Instructions for the task:
Write out the listing below character for character, though without its pictures.

=== Section Start ===

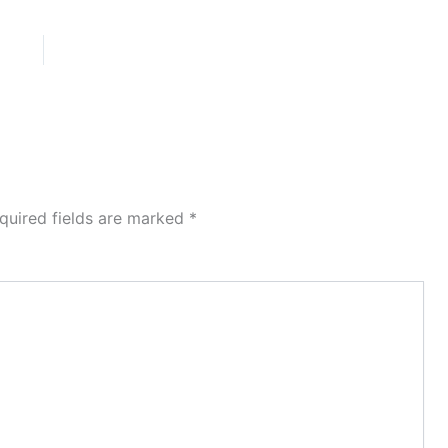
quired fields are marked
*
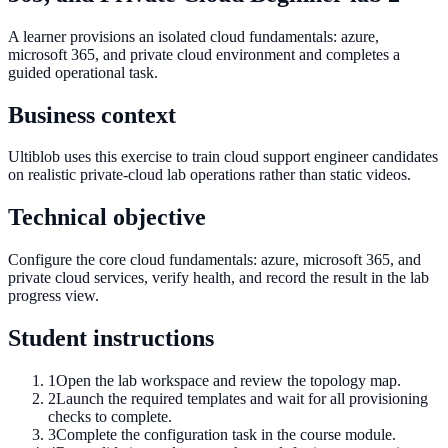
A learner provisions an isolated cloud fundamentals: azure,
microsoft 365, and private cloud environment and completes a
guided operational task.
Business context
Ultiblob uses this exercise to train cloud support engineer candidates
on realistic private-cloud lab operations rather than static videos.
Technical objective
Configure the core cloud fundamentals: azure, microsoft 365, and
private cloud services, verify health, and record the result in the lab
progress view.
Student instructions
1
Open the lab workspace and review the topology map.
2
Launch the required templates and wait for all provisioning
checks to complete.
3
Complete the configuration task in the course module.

=== Section End ===

Answer to this task:
quired fields are marked
*
A learner provisions an isolated cloud fundamentals: azure,
microsoft 365, and private cloud environment and completes a
guided operational task.
Business context
Ultiblob uses this exercise to train cloud support engineer candidates
on realistic private-cloud lab operations rather than static videos.
Technical objective
Configure the core cloud fundamentals: azure, microsoft 365, and
private cloud services, verify health, and record the result in the lab
progress view.
Student instructions
1
Open the lab workspace and review the topology map.
2
Launch the required templates and wait for all provisioning
checks to complete.
3
Complete the configuration task in the course module.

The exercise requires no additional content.